Saved data entries:
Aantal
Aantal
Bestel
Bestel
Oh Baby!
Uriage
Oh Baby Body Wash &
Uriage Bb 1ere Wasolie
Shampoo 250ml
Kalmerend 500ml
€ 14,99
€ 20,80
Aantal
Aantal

...

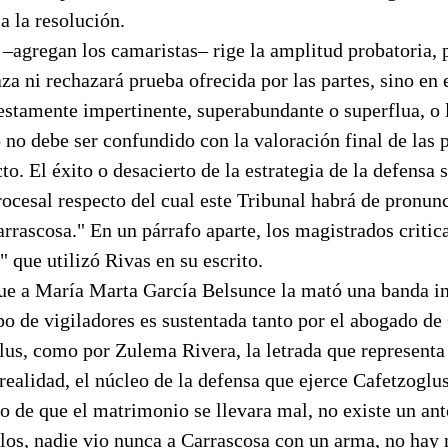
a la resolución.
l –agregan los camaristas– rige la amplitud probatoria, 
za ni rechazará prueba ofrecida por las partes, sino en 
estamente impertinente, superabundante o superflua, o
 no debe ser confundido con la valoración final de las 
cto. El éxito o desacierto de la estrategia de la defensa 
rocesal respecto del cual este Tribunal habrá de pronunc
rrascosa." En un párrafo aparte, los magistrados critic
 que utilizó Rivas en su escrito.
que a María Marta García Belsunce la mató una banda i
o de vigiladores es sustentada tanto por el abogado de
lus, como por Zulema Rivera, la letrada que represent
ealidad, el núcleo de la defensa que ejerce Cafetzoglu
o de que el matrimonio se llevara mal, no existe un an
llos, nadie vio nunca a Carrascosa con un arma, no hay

§ Problem details:
If a line in the data holds the string "defensa", copy that line.

§ Response:
cto. El éxito o desacierto de la estrategia de la defensa 
ealidad, el núcleo de la defensa que ejerce Cafetzoglu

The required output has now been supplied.